● **WORK ITEM**
For the entries below, copy exactly the line that contains "torturadores são mascarados." through the line that contains "расслаиваются на несколько", both ends included, and exclude all pictures.

● **DATA SUPPLIED**

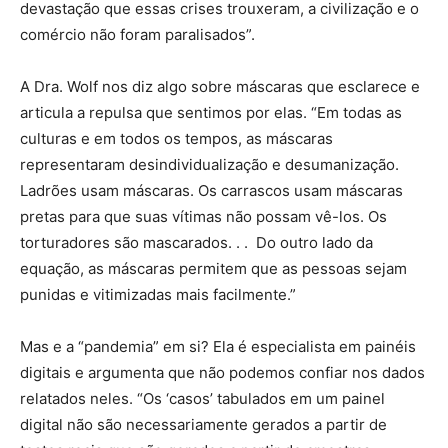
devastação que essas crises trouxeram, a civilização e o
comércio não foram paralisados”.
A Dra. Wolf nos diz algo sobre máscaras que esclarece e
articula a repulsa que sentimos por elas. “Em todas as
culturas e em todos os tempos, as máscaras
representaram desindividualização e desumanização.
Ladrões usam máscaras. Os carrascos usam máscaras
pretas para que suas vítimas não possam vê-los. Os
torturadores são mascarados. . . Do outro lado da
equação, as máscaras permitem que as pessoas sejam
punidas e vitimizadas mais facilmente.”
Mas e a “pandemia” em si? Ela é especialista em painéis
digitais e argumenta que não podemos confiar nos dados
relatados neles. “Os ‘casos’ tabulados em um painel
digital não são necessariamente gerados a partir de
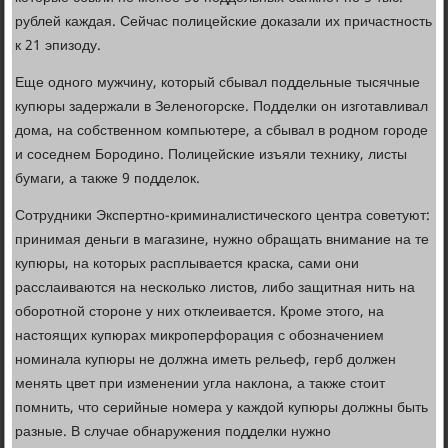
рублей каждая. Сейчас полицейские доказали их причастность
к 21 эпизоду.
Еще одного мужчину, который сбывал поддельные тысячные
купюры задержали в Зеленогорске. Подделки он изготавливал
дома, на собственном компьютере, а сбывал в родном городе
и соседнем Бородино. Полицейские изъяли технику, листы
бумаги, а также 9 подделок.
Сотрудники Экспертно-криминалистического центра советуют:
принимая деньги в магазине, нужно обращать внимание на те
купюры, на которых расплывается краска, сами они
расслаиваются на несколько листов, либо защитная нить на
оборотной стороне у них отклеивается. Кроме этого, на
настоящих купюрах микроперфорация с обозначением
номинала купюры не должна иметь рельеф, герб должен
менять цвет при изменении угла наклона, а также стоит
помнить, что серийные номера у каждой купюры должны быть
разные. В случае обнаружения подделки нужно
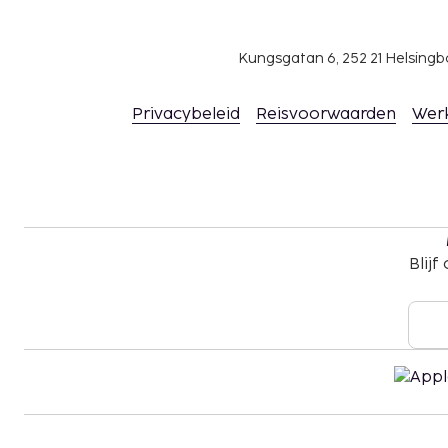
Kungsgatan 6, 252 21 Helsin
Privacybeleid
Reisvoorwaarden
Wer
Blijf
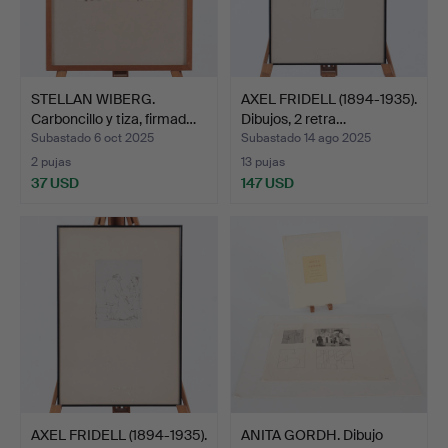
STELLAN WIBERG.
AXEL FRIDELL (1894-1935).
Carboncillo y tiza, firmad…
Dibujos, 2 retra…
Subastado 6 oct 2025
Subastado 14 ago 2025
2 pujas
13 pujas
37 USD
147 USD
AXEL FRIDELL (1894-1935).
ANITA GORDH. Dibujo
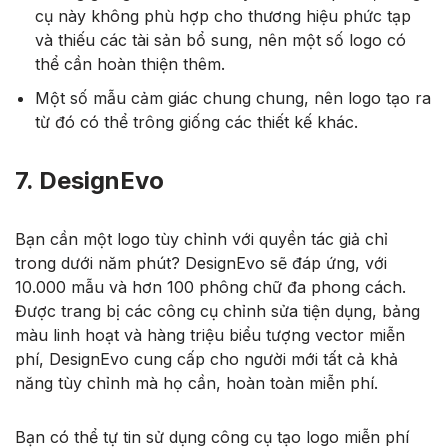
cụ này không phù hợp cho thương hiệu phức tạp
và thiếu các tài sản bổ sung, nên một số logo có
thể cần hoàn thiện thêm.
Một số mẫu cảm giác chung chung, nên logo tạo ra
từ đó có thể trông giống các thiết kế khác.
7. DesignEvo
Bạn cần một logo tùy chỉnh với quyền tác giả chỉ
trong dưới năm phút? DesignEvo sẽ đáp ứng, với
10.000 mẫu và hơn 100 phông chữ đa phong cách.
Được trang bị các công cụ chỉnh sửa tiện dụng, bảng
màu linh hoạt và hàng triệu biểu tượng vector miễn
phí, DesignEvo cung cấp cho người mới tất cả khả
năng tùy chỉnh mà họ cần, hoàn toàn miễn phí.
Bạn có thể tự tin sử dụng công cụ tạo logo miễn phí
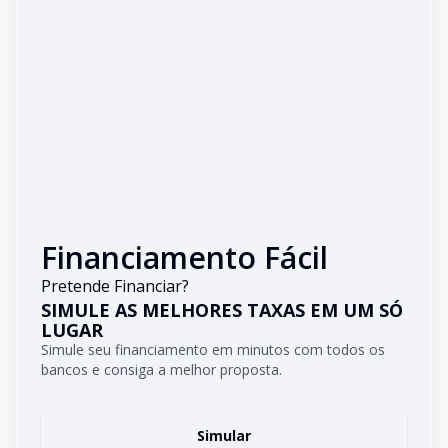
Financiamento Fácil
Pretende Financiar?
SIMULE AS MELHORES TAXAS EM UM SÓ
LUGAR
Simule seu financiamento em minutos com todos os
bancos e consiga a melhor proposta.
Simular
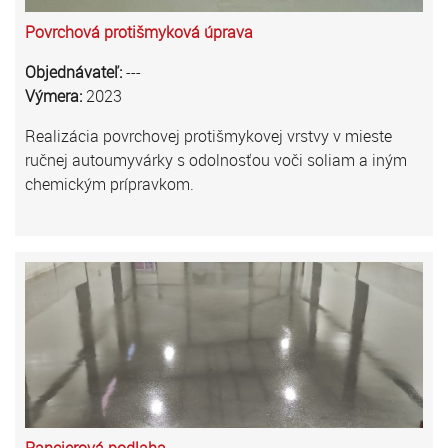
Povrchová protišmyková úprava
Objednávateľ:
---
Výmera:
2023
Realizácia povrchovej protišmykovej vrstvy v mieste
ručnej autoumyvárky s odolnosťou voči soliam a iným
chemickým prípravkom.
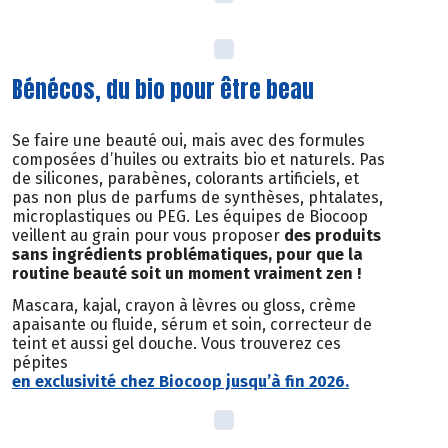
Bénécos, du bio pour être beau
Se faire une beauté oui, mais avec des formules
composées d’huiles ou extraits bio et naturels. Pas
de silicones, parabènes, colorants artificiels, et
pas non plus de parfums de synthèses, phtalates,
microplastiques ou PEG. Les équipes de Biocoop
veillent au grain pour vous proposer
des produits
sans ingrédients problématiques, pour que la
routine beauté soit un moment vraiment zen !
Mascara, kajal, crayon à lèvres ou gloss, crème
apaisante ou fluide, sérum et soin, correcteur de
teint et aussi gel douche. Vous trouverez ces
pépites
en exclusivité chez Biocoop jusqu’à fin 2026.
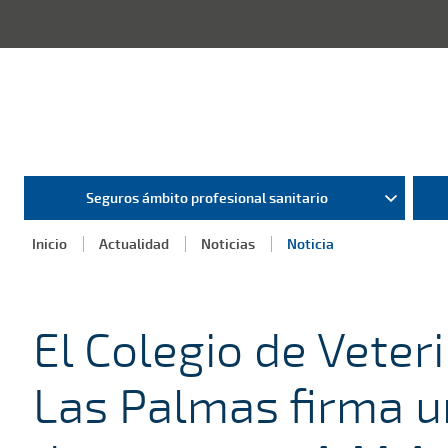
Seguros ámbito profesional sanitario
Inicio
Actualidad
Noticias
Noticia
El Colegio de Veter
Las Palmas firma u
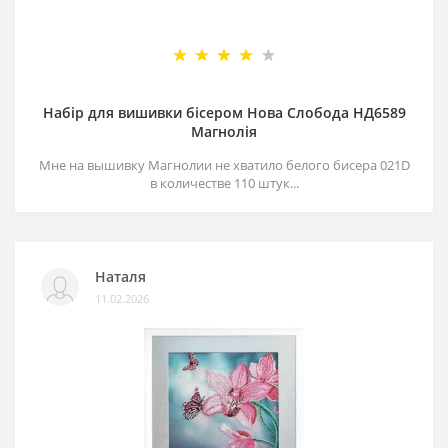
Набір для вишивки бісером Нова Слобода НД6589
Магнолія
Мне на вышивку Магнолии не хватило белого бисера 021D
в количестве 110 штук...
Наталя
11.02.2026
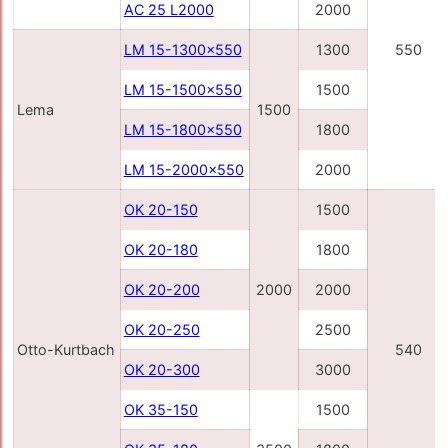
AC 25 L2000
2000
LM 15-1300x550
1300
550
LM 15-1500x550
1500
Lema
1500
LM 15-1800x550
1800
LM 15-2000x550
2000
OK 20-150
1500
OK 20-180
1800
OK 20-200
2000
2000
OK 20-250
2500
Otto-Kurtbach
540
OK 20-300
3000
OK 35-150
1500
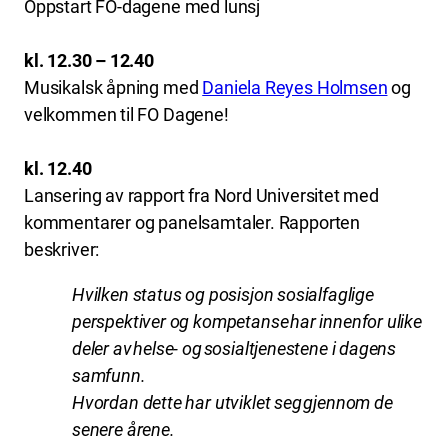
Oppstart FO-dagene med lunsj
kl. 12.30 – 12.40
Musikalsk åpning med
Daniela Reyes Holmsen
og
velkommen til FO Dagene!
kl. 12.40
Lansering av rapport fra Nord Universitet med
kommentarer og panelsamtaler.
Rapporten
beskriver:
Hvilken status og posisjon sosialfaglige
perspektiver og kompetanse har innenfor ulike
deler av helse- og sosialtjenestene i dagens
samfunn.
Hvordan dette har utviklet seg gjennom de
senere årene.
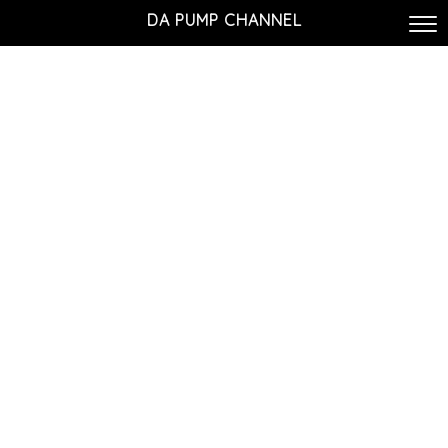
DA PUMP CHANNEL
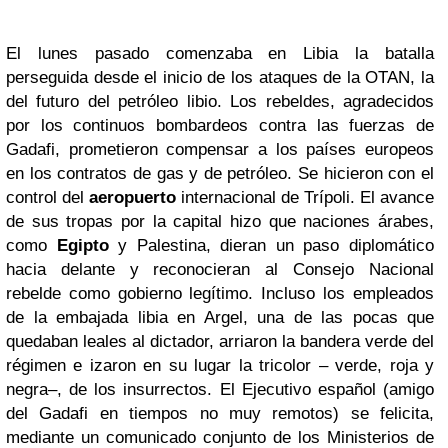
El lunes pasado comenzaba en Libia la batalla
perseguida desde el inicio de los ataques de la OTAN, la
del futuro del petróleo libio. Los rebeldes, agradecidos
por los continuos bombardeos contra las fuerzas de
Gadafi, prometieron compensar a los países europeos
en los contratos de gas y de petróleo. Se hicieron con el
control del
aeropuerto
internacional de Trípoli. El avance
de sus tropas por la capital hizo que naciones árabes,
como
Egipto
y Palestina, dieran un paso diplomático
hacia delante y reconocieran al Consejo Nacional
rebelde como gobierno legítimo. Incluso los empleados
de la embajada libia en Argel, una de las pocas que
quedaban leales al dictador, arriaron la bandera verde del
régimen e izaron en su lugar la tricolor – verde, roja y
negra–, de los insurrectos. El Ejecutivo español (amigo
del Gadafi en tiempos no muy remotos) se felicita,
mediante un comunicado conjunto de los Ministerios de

● **SOLUTION TO THE EXERCISE**
torturadores são mascarados. . . Do outro lado da
equação, as máscaras permitem que as pessoas sejam
punidas e vitimizadas mais facilmente.”
Mas e a “pandemia” em si? Ela é especialista em painéis
digitais e argumenta que não podemos confiar nos dados
relatados neles. “Os ‘casos’ tabulados em um painel
digital não são necessariamente gerados a partir de
рублей каждая. Сейчас полицейские доказали их причастность
к 21 эпизоду.
Еще одного мужчину, который сбывал поддельные тысячные
купюры задержали в Зеленогорске. Подделки он изготавливал
дома, на собственном компьютере, а сбывал в родном городе
и соседнем Бородино. Полицейские изъяли технику, листы
бумаги, а также 9 подделок.
Сотрудники Экспертно-криминалистического центра советуют:
принимая деньги в магазине, нужно обращать внимание на те
купюры, на которых расплывается краска, сами они
расслаиваются на несколько листов, либо защитная нить на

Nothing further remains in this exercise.